By Gift Briton

With September 2023 being the hottest one ever recorded on earth, the World Meteorological Organization (WMO) says that 2023 is firmly set to be the warmest year on record.

Citing data from the European Union’s Copernicus Climate Change Service (C3S), WMO notes that the average surface temperature in September was roughly 1.75°C warmer compared to the pre-industrial period.

The month’s average surface temperature was 16.38°C and 0.93°C warmer than the 1991-2020 baseline which is used as a practical tool for climate-sensitive sectors like agriculture.

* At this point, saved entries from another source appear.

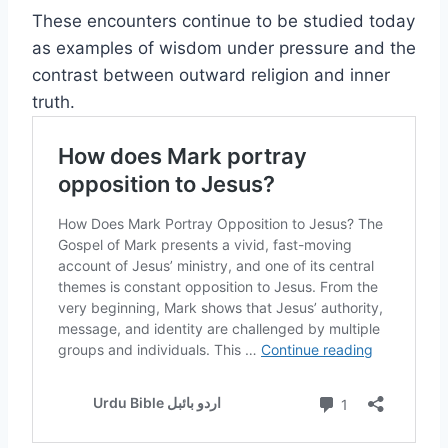
These encounters continue to be studied today
as examples of wisdom under pressure and the
contrast between outward religion and inner
truth.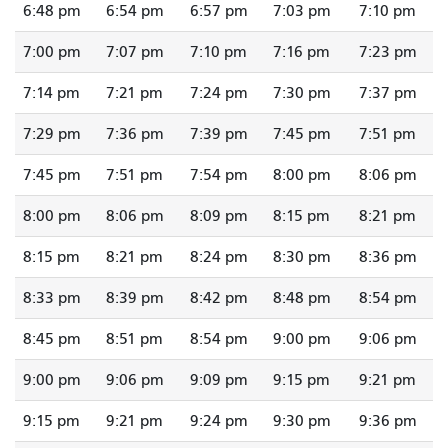
6:48 pm
6:54 pm
6:57 pm
7:03 pm
7:10 pm
7:00 pm
7:07 pm
7:10 pm
7:16 pm
7:23 pm
7:14 pm
7:21 pm
7:24 pm
7:30 pm
7:37 pm
7:29 pm
7:36 pm
7:39 pm
7:45 pm
7:51 pm
7:45 pm
7:51 pm
7:54 pm
8:00 pm
8:06 pm
8:00 pm
8:06 pm
8:09 pm
8:15 pm
8:21 pm
8:15 pm
8:21 pm
8:24 pm
8:30 pm
8:36 pm
8:33 pm
8:39 pm
8:42 pm
8:48 pm
8:54 pm
8:45 pm
8:51 pm
8:54 pm
9:00 pm
9:06 pm
9:00 pm
9:06 pm
9:09 pm
9:15 pm
9:21 pm
9:15 pm
9:21 pm
9:24 pm
9:30 pm
9:36 pm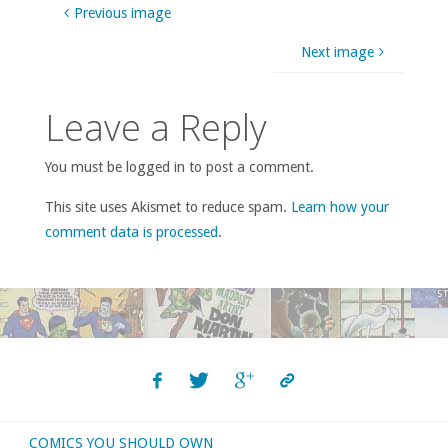
Previous image
Next image
Leave a Reply
You must be logged in to post a comment.
This site uses Akismet to reduce spam.
Learn how your
comment data is processed
.
COMICS YOU SHOULD OWN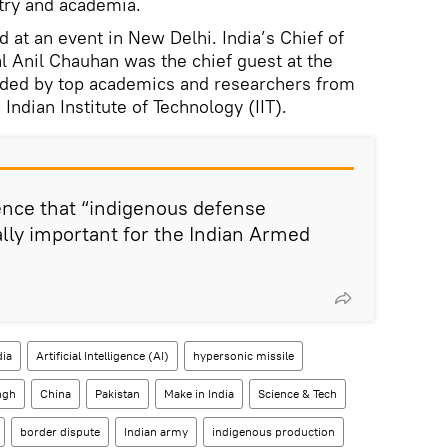
stry and academia.
ed at an event in New Delhi. India’s Chief of
 Anil Chauhan was the chief guest at the
nded by top academics and researchers from
Indian Institute of Technology (IIT).
ence that “indigenous defense
lly important for the Indian Armed
dia
Artificial Intelligence (AI)
hypersonic missile
ngh
China
Pakistan
Make in India
Science & Tech
border dispute
Indian army
indigenous production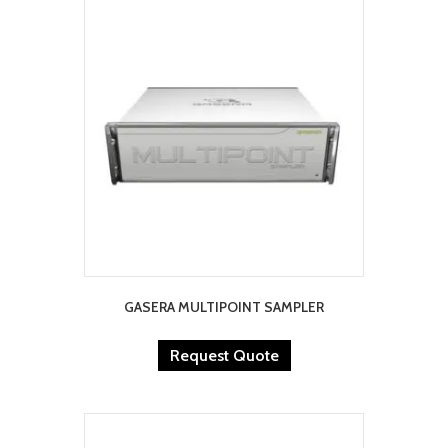
GASERA MULTIPOINT SAMPLER
Request Quote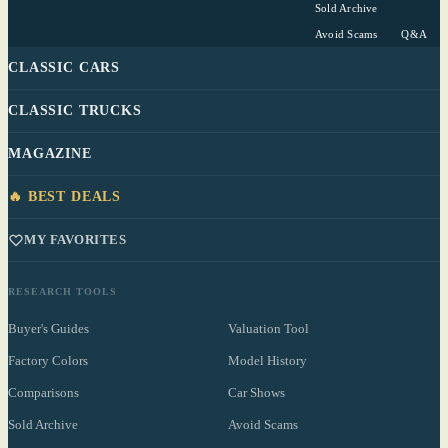
Sold Archive
Avoid Scams
Q&A
CLASSIC CARS
CLASSIC TRUCKS
MAGAZINE
🔥 BEST DEALS
MY FAVORITES
RESEARCH TOOLS
Buyer's Guides
Valuation Tool
Factory Colors
Model History
Comparisons
Car Shows
Sold Archive
Avoid Scams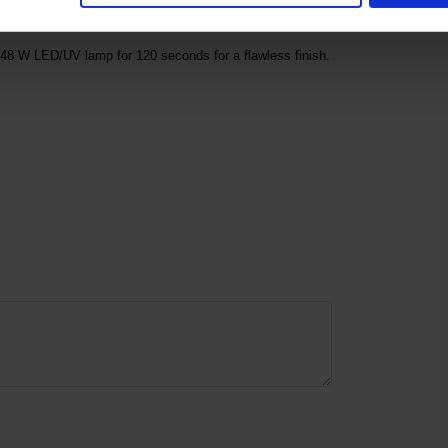
48 W LED/UV lamp for 120 seconds for a flawless finish.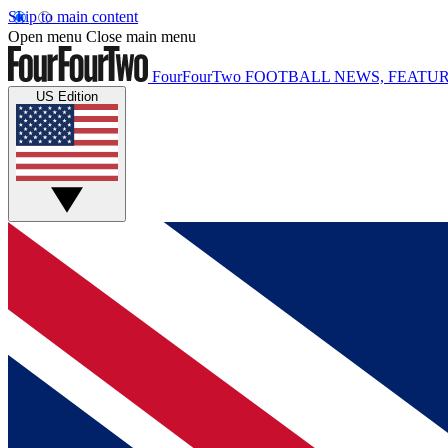
Skip to main content
Open menu
Close main menu
FourFourTwo
FOOTBALL NEWS, FEATUR
US Edition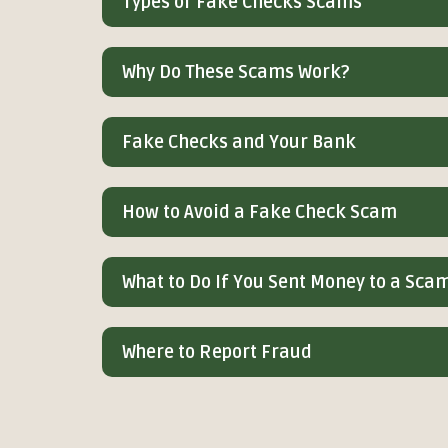
Types of Fake Checks Scams
Why Do These Scams Work?
Fake Checks and Your Bank
How to Avoid a Fake Check Scam
What to Do If You Sent Money to a Sc
Where to Report Fraud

According to WMO, numerous high-temperature records have been broken in recent months with the extended streak of extraordinary land and sea-surface temperatures expected to continue globally thereby signaling the speed with which greenhouse gases are changing the climate.

Prof. Petteri Taalas, the agency’s Secretary-General, notes that WMO will work with partners in the scientific community to try to understand what additional factors are contributing to this exceptional warming.

“Since June, the world has experienced unprecedented heat on land and sea. The temperature anomalies are enormous – far bigger than anything we have ever seen in the past. Antarctic winter sea ice extent was the lowest on record for the time of year,” Prof. Taalas says.

“What is especially worrying is that the warming El Niño event is still developing, and so we can expect these record-breaking temperatures to continue for months, with cascading impacts on our environment and society.”

Moreover, Samantha Burgess, the C3S Deputy Director, stressed that September 2023 is one for the record books noting that: “This extreme month has pushed 2023 into the dubious honour of first place – on track to be the warmest year and around 1.4°C above pre-industrial average temperatures.”

She adds: With the COP28 UN climate change conference taking place in Dubai next month, “the sense of urgency for ambitious climate action has never been more critical.”